_The task_
Locate the line with "Wrap output in <instances>...</instances>. Find" in the material. Copy that line and each one after it, through the last, exactly and with nothing else.

_Material for the task_

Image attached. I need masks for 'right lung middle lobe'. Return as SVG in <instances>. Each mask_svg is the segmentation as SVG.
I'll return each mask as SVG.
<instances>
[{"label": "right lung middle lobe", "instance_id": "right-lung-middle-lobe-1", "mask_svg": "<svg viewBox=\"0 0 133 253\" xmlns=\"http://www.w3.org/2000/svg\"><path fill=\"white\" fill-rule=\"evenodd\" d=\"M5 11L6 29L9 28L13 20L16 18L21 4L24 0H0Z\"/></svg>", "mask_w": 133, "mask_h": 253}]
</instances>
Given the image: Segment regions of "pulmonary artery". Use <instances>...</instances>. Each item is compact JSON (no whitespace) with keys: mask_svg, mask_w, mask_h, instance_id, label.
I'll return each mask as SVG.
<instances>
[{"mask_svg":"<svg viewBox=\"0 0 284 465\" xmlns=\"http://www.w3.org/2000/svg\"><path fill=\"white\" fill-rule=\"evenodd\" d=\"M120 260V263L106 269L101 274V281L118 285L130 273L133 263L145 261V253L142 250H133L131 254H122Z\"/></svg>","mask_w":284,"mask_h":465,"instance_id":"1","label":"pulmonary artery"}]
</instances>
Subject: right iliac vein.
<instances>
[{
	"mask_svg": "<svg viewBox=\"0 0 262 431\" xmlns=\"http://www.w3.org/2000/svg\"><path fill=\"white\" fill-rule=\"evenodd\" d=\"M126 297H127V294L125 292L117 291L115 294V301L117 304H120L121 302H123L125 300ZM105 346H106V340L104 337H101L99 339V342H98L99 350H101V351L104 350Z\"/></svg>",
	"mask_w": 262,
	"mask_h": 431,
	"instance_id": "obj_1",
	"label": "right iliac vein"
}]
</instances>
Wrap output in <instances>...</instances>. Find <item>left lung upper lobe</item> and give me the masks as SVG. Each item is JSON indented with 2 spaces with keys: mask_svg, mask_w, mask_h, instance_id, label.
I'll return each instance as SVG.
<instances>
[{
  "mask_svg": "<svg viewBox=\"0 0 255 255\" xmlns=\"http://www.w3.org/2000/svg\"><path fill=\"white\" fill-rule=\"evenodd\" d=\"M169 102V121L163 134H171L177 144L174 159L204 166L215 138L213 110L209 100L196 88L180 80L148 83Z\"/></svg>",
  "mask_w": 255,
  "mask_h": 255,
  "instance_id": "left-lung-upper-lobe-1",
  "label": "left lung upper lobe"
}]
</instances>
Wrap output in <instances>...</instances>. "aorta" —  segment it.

_Answer to the exercise_
Wrap output in <instances>...</instances>. Find <item>left lung upper lobe</item> and give me the masks as SVG. Each item is JSON indented with 2 spaces with keys: mask_svg, mask_w, mask_h, instance_id, label.
I'll return each instance as SVG.
<instances>
[{
  "mask_svg": "<svg viewBox=\"0 0 255 255\" xmlns=\"http://www.w3.org/2000/svg\"><path fill=\"white\" fill-rule=\"evenodd\" d=\"M169 102V121L163 134H171L177 144L174 159L204 166L215 138L213 110L209 100L196 88L180 80L148 83Z\"/></svg>",
  "mask_w": 255,
  "mask_h": 255,
  "instance_id": "left-lung-upper-lobe-1",
  "label": "left lung upper lobe"
}]
</instances>
Wrap output in <instances>...</instances>. "aorta" —  segment it.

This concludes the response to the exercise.